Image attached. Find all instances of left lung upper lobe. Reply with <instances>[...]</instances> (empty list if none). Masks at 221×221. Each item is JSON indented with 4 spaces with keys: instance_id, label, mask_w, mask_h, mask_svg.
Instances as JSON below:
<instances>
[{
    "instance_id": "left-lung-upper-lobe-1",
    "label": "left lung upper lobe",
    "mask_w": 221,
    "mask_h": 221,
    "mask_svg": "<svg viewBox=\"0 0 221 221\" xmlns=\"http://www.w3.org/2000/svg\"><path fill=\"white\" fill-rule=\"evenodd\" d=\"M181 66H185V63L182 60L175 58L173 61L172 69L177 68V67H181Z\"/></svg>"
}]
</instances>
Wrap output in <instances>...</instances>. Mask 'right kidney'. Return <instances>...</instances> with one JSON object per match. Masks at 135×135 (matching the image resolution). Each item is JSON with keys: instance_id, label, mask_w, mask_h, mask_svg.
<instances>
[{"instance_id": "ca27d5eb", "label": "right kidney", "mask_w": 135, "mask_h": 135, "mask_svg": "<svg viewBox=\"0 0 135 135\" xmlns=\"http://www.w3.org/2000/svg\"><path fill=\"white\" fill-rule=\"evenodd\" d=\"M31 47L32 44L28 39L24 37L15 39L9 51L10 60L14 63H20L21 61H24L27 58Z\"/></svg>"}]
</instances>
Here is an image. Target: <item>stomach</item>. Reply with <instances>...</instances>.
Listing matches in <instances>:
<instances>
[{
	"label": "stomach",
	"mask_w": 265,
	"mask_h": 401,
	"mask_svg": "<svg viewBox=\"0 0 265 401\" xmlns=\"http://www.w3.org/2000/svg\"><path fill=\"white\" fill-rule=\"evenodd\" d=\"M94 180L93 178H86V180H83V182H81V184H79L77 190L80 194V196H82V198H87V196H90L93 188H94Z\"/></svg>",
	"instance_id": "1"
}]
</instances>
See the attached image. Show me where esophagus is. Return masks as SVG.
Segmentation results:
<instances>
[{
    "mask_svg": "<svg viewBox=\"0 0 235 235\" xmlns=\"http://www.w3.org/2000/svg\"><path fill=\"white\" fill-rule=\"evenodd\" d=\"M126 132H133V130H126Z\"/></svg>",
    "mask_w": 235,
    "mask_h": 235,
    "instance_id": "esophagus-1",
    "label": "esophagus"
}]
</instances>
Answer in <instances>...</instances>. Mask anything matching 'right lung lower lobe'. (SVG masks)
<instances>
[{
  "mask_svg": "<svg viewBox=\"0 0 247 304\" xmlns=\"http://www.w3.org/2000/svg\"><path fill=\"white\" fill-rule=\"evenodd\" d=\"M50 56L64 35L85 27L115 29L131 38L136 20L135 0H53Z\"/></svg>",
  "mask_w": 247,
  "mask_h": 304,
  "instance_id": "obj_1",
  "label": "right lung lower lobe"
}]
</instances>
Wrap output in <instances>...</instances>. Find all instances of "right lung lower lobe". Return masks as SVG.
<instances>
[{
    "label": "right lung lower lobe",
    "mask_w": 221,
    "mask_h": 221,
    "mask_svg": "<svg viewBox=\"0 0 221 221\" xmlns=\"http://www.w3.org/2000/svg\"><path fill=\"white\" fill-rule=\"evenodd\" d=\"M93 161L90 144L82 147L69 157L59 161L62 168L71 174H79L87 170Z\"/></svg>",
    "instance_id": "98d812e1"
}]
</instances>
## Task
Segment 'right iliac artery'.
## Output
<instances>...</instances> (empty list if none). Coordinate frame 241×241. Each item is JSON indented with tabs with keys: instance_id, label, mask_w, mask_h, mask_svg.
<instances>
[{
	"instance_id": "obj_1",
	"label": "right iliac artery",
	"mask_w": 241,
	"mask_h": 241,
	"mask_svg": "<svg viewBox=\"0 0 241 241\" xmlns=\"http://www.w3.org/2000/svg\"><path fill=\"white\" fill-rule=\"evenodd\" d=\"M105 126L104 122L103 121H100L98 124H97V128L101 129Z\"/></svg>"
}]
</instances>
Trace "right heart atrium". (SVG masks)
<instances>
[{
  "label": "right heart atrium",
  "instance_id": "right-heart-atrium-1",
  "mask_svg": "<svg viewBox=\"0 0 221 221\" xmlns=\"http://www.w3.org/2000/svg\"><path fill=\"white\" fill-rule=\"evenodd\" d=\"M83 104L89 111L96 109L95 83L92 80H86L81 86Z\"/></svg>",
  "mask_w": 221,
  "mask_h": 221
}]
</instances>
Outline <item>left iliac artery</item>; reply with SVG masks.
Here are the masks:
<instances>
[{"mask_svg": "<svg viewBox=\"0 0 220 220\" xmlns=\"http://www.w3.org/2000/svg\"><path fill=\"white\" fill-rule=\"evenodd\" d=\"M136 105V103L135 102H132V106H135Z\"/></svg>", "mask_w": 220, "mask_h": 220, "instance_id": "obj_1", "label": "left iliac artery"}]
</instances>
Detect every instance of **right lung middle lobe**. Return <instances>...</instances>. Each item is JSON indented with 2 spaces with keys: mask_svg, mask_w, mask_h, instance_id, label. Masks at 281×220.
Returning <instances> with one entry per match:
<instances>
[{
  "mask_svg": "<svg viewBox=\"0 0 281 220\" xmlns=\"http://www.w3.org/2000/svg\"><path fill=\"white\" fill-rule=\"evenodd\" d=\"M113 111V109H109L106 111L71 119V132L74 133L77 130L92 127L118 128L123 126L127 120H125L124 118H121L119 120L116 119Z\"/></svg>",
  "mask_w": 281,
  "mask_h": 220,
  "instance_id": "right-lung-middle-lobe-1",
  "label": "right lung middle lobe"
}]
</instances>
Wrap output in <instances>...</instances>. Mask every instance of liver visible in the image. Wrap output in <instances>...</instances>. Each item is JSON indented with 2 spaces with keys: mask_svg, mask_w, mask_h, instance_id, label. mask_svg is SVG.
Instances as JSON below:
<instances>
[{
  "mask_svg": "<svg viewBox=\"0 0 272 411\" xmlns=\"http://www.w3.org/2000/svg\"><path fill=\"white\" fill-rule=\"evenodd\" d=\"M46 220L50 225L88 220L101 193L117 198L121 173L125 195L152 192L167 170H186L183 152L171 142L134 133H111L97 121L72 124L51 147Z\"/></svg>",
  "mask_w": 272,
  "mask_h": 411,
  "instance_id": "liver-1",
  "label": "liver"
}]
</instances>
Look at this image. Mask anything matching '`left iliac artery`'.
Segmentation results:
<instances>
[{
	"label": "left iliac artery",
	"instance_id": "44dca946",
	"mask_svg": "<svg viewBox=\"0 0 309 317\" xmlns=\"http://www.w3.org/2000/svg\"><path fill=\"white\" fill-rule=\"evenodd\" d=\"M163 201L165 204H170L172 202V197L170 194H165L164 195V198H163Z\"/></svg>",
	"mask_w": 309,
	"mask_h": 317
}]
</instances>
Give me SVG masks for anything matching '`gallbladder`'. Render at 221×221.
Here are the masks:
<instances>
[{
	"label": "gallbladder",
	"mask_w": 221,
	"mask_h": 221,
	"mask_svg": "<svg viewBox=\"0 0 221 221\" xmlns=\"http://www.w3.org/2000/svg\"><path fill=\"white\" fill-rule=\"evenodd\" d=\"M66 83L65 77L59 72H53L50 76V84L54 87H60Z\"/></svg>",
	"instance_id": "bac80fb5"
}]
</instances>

## WORK TO BE COMPLETED
Emit the full listing verbatim.

## REPLY TO THE TASK
Image attached. Find all instances of left lung upper lobe. Reply with <instances>[...]</instances> (empty list if none). Masks at 221×221. Each item is JSON indented with 4 spaces with keys: instance_id, label, mask_w, mask_h, mask_svg.
Instances as JSON below:
<instances>
[{
    "instance_id": "left-lung-upper-lobe-1",
    "label": "left lung upper lobe",
    "mask_w": 221,
    "mask_h": 221,
    "mask_svg": "<svg viewBox=\"0 0 221 221\" xmlns=\"http://www.w3.org/2000/svg\"><path fill=\"white\" fill-rule=\"evenodd\" d=\"M181 66H185V63L182 60L175 58L173 61L172 69L177 68V67H181Z\"/></svg>"
}]
</instances>
Wrap output in <instances>...</instances>. Mask 'right kidney'. Return <instances>...</instances> with one JSON object per match. Masks at 135×135 (matching the image resolution). Each item is JSON with keys: instance_id, label, mask_w, mask_h, mask_svg.
<instances>
[{"instance_id": "ca27d5eb", "label": "right kidney", "mask_w": 135, "mask_h": 135, "mask_svg": "<svg viewBox=\"0 0 135 135\" xmlns=\"http://www.w3.org/2000/svg\"><path fill=\"white\" fill-rule=\"evenodd\" d=\"M31 47L32 44L28 39L24 37L15 39L9 51L10 60L14 63H20L21 61H24L27 58Z\"/></svg>"}]
</instances>
Here is an image. Target: <item>stomach</item>. Reply with <instances>...</instances>.
Listing matches in <instances>:
<instances>
[{
	"label": "stomach",
	"mask_w": 265,
	"mask_h": 401,
	"mask_svg": "<svg viewBox=\"0 0 265 401\" xmlns=\"http://www.w3.org/2000/svg\"><path fill=\"white\" fill-rule=\"evenodd\" d=\"M94 180L93 178H86V180H83V182H81V184H79L77 190L80 194V196H82V198H87V196H90L93 188H94Z\"/></svg>",
	"instance_id": "1"
}]
</instances>
See the attached image. Show me where esophagus is. Return masks as SVG.
Segmentation results:
<instances>
[{
    "mask_svg": "<svg viewBox=\"0 0 235 235\" xmlns=\"http://www.w3.org/2000/svg\"><path fill=\"white\" fill-rule=\"evenodd\" d=\"M126 132H133V130H126Z\"/></svg>",
    "mask_w": 235,
    "mask_h": 235,
    "instance_id": "esophagus-1",
    "label": "esophagus"
}]
</instances>
Answer in <instances>...</instances>. Mask anything matching 'right lung lower lobe'. (SVG masks)
<instances>
[{
  "mask_svg": "<svg viewBox=\"0 0 247 304\" xmlns=\"http://www.w3.org/2000/svg\"><path fill=\"white\" fill-rule=\"evenodd\" d=\"M50 56L64 35L85 27L115 29L131 38L136 20L135 0H53Z\"/></svg>",
  "mask_w": 247,
  "mask_h": 304,
  "instance_id": "obj_1",
  "label": "right lung lower lobe"
}]
</instances>
Wrap output in <instances>...</instances>. Find all instances of "right lung lower lobe". Return masks as SVG.
<instances>
[{
    "label": "right lung lower lobe",
    "mask_w": 221,
    "mask_h": 221,
    "mask_svg": "<svg viewBox=\"0 0 221 221\" xmlns=\"http://www.w3.org/2000/svg\"><path fill=\"white\" fill-rule=\"evenodd\" d=\"M93 161L90 144L82 147L69 157L59 161L62 168L71 174H79L87 170Z\"/></svg>",
    "instance_id": "98d812e1"
}]
</instances>
## Task
Segment 'right iliac artery'.
## Output
<instances>...</instances> (empty list if none). Coordinate frame 241×241. Each item is JSON indented with tabs with keys: instance_id, label, mask_w, mask_h, mask_svg.
<instances>
[{
	"instance_id": "obj_1",
	"label": "right iliac artery",
	"mask_w": 241,
	"mask_h": 241,
	"mask_svg": "<svg viewBox=\"0 0 241 241\" xmlns=\"http://www.w3.org/2000/svg\"><path fill=\"white\" fill-rule=\"evenodd\" d=\"M105 126L104 122L103 121H100L98 124H97V128L101 129Z\"/></svg>"
}]
</instances>
Trace "right heart atrium". (SVG masks)
<instances>
[{
  "label": "right heart atrium",
  "instance_id": "right-heart-atrium-1",
  "mask_svg": "<svg viewBox=\"0 0 221 221\" xmlns=\"http://www.w3.org/2000/svg\"><path fill=\"white\" fill-rule=\"evenodd\" d=\"M83 104L89 111L96 109L95 83L92 80H86L81 86Z\"/></svg>",
  "mask_w": 221,
  "mask_h": 221
}]
</instances>
Outline <item>left iliac artery</item>; reply with SVG masks.
Here are the masks:
<instances>
[{"mask_svg": "<svg viewBox=\"0 0 220 220\" xmlns=\"http://www.w3.org/2000/svg\"><path fill=\"white\" fill-rule=\"evenodd\" d=\"M136 105V103L135 102H132V106H135Z\"/></svg>", "mask_w": 220, "mask_h": 220, "instance_id": "obj_1", "label": "left iliac artery"}]
</instances>
Detect every instance of **right lung middle lobe**. Return <instances>...</instances>. Each item is JSON indented with 2 spaces with keys: mask_svg, mask_w, mask_h, instance_id, label. Masks at 281×220.
Returning <instances> with one entry per match:
<instances>
[{
  "mask_svg": "<svg viewBox=\"0 0 281 220\" xmlns=\"http://www.w3.org/2000/svg\"><path fill=\"white\" fill-rule=\"evenodd\" d=\"M113 111V109H109L106 111L71 119V132L74 133L77 130L92 127L118 128L123 126L127 120H125L124 118H121L119 120L116 119Z\"/></svg>",
  "mask_w": 281,
  "mask_h": 220,
  "instance_id": "right-lung-middle-lobe-1",
  "label": "right lung middle lobe"
}]
</instances>
Wrap output in <instances>...</instances>. Mask every instance of liver visible in the image. Wrap output in <instances>...</instances>. Each item is JSON indented with 2 spaces with keys: mask_svg, mask_w, mask_h, instance_id, label. mask_svg is SVG.
Instances as JSON below:
<instances>
[{
  "mask_svg": "<svg viewBox=\"0 0 272 411\" xmlns=\"http://www.w3.org/2000/svg\"><path fill=\"white\" fill-rule=\"evenodd\" d=\"M46 220L50 225L88 220L101 193L117 198L121 173L125 195L152 192L167 170H186L183 152L171 142L134 133H111L97 121L72 124L51 147Z\"/></svg>",
  "mask_w": 272,
  "mask_h": 411,
  "instance_id": "liver-1",
  "label": "liver"
}]
</instances>
Look at this image. Mask anything matching '`left iliac artery`'.
Segmentation results:
<instances>
[{
	"label": "left iliac artery",
	"instance_id": "44dca946",
	"mask_svg": "<svg viewBox=\"0 0 309 317\" xmlns=\"http://www.w3.org/2000/svg\"><path fill=\"white\" fill-rule=\"evenodd\" d=\"M163 201L165 204H170L172 202V197L170 194H165L164 195V198H163Z\"/></svg>",
	"mask_w": 309,
	"mask_h": 317
}]
</instances>
Give me SVG masks for anything matching '`gallbladder`'. Render at 221×221.
Here are the masks:
<instances>
[{
	"label": "gallbladder",
	"mask_w": 221,
	"mask_h": 221,
	"mask_svg": "<svg viewBox=\"0 0 221 221\" xmlns=\"http://www.w3.org/2000/svg\"><path fill=\"white\" fill-rule=\"evenodd\" d=\"M66 83L65 77L59 72H53L50 76V84L54 87H60Z\"/></svg>",
	"instance_id": "bac80fb5"
}]
</instances>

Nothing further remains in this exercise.